INFORMATION -
● ● ● ●
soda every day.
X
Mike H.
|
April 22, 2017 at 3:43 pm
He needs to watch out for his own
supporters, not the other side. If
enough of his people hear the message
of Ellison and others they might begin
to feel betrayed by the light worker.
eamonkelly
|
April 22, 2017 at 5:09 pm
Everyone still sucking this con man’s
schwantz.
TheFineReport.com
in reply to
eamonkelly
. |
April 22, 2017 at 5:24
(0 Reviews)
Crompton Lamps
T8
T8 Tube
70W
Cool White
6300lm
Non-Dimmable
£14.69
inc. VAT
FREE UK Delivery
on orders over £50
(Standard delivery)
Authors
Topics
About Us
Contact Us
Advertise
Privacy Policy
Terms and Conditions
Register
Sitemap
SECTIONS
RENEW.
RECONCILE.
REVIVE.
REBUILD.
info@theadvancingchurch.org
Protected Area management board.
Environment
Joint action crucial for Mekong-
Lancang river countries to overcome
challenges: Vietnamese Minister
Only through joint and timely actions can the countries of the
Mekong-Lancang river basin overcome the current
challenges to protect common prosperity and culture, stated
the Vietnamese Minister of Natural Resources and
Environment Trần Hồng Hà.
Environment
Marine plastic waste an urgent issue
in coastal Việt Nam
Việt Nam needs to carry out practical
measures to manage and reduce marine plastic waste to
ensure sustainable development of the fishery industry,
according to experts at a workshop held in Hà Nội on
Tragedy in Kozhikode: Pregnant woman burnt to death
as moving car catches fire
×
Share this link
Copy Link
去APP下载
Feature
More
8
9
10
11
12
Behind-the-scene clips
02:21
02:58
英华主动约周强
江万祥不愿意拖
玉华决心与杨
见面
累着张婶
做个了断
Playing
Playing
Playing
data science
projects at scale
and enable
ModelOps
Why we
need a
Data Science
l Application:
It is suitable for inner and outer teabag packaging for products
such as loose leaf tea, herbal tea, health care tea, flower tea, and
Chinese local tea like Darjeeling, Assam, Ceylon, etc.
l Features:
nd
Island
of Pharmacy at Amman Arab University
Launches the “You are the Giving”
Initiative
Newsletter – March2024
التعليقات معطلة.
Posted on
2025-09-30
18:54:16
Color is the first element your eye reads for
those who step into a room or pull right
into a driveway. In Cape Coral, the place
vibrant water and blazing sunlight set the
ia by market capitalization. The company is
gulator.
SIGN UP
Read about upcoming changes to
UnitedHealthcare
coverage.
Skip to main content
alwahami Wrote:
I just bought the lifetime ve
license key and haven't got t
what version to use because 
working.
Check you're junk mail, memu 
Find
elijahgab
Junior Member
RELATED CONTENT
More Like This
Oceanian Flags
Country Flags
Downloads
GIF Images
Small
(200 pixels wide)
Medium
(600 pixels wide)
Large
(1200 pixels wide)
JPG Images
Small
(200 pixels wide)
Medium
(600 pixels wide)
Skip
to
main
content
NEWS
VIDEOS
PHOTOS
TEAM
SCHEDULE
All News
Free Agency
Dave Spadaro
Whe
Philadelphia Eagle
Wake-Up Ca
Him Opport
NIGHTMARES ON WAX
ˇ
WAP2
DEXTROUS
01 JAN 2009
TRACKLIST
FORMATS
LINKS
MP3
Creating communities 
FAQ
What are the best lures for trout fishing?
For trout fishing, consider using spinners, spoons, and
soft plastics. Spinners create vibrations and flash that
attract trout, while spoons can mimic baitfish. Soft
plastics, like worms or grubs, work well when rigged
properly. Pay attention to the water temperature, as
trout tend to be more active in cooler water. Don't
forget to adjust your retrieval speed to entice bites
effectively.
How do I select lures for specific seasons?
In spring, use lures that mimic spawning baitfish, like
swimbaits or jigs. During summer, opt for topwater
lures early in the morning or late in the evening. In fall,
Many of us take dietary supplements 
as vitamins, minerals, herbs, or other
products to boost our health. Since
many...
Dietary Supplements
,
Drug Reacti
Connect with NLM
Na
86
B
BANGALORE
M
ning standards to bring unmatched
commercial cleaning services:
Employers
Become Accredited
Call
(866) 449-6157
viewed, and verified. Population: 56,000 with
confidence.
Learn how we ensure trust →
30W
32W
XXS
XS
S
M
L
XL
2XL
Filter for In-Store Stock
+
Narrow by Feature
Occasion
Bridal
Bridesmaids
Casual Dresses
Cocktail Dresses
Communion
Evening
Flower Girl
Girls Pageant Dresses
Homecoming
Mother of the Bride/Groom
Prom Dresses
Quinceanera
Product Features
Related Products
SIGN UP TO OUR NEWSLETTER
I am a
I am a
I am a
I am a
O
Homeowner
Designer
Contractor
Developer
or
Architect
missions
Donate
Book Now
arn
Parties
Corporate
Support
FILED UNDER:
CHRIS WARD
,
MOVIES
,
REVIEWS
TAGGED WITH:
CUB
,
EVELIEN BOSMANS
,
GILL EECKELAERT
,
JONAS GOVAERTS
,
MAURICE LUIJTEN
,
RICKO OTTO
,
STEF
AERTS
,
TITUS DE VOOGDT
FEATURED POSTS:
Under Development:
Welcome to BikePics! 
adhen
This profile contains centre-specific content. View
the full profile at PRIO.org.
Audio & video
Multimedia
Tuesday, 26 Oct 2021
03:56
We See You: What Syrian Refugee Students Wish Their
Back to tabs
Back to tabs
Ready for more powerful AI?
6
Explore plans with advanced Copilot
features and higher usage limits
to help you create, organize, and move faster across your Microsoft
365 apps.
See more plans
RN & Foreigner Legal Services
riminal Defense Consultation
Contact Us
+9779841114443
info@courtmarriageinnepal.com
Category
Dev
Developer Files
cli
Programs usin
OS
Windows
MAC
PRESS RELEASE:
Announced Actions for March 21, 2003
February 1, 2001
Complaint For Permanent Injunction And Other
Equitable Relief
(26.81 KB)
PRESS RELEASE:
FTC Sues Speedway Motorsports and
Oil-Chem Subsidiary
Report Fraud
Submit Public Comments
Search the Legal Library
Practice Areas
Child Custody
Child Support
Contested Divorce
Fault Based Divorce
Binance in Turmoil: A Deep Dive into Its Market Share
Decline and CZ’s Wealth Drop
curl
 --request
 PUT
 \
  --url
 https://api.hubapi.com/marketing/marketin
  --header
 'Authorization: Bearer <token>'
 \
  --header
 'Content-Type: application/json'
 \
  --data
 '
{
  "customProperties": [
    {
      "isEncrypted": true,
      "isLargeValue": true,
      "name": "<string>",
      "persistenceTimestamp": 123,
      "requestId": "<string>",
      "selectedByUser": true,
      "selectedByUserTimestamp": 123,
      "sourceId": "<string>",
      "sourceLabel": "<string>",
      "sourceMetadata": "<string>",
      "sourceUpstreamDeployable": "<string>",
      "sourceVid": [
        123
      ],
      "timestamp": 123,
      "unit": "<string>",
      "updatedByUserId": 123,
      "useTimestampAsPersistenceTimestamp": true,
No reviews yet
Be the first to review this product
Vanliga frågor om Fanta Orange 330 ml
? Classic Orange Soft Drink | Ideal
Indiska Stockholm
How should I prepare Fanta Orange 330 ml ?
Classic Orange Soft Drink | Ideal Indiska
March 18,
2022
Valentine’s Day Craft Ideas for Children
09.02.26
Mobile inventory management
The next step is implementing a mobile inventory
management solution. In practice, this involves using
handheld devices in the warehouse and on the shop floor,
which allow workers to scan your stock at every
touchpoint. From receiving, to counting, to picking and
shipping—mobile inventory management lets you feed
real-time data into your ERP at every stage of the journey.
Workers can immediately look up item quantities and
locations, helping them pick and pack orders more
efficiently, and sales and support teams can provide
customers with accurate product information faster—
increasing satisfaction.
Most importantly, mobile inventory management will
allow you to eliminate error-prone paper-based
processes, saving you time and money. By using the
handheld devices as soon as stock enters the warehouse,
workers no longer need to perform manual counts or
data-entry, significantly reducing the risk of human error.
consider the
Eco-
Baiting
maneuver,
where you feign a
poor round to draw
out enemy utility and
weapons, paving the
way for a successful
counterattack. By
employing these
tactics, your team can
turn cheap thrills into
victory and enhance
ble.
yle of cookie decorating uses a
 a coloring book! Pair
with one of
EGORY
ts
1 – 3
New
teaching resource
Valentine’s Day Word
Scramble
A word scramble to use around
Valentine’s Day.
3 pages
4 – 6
● ● ● ●
PROBLEM STATEMENT - The expected answer is an exact copy of the lines above, beginning at the line with "challenges: Vietnamese Minister" and ending at the line with "measures to manage", with both ends in.

ANSWER BOX -
challenges: Vietnamese Minister
Only through joint and timely actions can the countries of the
Mekong-Lancang river basin overcome the current
challenges to protect common prosperity and culture, stated
the Vietnamese Minister of Natural Resources and
Environment Trần Hồng Hà.
Environment
Marine plastic waste an urgent issue
in coastal Việt Nam
Việt Nam needs to carry out practical
measures to manage and reduce marine plastic waste to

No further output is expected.